News bots – Messaging is the new medium

CNN-Chatbot

For the news industry, the old saying “the medium is the message” has transformed in “messaging is the new medium”. With an overwhelmed audience by the multitude of apps and notifications, newsrooms around the world are realizing that the new places to reach the readers are the messaging apps. The more forward-thinking newsrooms understand that there are more than 3,5 billion people worldwide using chat platforms such as WhatsApp, Viber, Facebook Messenger and WeChat and they are not to be ignored. As a response to this, some of them are experimenting with chat bots as a way to provide a more personalized news experience and reach more readers.

A world full of opportunities

Since Facebook has announced the new updates to its Messenger platform back in April, worldwide businesses, including few news organizations, have built more than 11.000 bots. However, Facebook Messenger is not the only chat platform out there with bot-building capabilities – other popular options among news organizations include Kik, Telegram and Slack. All together, these platforms sum up more than 1,5 billion monthly users, mostly teenagers and young people which newspapers struggle to reach and convert to subscribers.

While there might be pro and cons for each platform, it is interesting to look at some of the automated channels that have already been released and how different newsrooms have decided to approach this opportunity.

CNN

CNN’s Facebook Messenger bot one of the first to be ready and showcased at Facebook’s F8 developer conference in April. CNN’s Messenger bot sends one push alert per day, a two-part notification that gives users the latest headlines, followed by short summaries of articles and links to each story.

Not long after that, in July, CNN has also launched a bot on Kik, which covered 2016 US Elections news.

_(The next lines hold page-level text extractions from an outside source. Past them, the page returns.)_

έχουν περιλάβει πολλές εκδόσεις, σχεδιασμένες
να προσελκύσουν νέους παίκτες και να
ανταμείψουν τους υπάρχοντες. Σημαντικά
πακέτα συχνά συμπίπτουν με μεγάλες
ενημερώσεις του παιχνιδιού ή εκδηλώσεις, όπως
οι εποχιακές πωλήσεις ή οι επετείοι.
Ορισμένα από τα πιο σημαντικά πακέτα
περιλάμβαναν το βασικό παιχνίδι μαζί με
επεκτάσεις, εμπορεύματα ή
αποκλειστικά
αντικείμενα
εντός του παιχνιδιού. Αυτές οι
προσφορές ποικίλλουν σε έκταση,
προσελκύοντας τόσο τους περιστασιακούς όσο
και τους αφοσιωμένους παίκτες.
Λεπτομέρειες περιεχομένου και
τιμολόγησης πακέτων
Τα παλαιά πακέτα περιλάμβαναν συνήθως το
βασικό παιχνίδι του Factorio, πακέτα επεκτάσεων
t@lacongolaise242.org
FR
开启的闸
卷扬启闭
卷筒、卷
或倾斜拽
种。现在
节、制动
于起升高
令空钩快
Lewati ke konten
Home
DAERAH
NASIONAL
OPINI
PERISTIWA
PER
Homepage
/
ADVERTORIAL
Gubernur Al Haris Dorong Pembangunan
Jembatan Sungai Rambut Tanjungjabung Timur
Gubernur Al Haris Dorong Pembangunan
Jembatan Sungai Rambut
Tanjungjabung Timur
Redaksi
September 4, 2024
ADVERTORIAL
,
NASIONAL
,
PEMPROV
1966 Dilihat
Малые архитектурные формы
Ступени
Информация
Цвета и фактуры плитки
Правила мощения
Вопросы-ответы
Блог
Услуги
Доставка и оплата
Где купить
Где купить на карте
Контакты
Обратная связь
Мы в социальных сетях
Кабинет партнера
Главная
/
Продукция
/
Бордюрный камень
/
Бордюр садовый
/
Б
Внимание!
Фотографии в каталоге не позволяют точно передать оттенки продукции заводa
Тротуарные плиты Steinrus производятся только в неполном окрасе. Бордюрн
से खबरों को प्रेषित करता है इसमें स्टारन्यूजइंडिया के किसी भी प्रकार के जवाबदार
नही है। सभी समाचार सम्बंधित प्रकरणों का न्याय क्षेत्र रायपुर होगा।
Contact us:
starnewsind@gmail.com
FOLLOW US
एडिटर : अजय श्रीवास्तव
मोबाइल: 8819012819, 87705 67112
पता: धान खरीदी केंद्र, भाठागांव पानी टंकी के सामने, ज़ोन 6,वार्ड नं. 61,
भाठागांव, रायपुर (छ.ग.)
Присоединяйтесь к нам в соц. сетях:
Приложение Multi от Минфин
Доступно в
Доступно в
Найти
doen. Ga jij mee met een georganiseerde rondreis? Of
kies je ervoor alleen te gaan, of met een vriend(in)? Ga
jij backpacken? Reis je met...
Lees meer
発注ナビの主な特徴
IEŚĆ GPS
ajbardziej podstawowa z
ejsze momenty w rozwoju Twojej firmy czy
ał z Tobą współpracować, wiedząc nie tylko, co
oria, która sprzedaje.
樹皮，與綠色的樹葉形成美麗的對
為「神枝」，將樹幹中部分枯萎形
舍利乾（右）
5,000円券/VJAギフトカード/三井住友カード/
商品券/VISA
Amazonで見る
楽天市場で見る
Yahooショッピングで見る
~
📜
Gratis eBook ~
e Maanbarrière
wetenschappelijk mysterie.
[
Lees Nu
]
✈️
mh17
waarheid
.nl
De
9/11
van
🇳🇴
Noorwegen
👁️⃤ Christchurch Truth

“We curate, you query, that’s the idea. We look at the CNN stories from around the globe and publish those according to the time of day and the type of audience we’re trying to reach,” said Alex Wellen, chief product officer at CNN. “Chat bots need to feel more like a chat and less like a bot and get to a place where we understand you, where you are and what you’re doing, without you having to share that information and return a response that makes more sense.”

TechCrunch

TechCrunch’s bot, developed in partnership with Chatfuel for both Messenger and Telegram, sends a digest of trending stories once a day. Users can ask for stories by entering keywords manually, such as ‘elections’, and they can also subscribe to receive updates about a particular topic, or from a particular author or section of the site.

“It’s a constant learning process. This type of storytelling isn’t new in and of itself, but we’re finding new ways of doing it”

Tech crunch messenger

BBC World Service

BBC has taken advantage of this new approach to enter forbidden markets or difficult to reach audiences. For instance, they have launched a bot on Telegram for Uzbekistan, as bbcuzbek.com is blocked in the country. The BBC Telegram bot sends users a daily digest of articles, allows them to manage what kind of news they receive, and sends them the latest stories.

BBC World Service is also building a BBC Mundo Facebook Messenger bot for Spanish-speaking audiences who might not visit the site and prefer to get their news on this platform instead.

The Washington Post

Washington Post Bot

The Washington Post went live with its Messenger bot in July. Joey Marburger, the outlet’s head of product said “the team did not jump on the bot bandwagon straight away because they wanted to wait and study how people reacted to other publishers’ bots.” Consequently, The Washington Post bot does not send any alerts to users currently, unless they specifically request it.

Probably from the assumption that “the audience there is very young and might not understand as much of what is going on in the news and what it means,” (Masuma Ahuja, CNN’s social apps producer) has started the whole idea of having news chat bots. Still, similar to push notifications, bots will only be further developed and keep rising even more questions: Notifications or not? How many alerts per day? How many topics to cover? Which topics? Which platform is the best? How many platforms, and so on.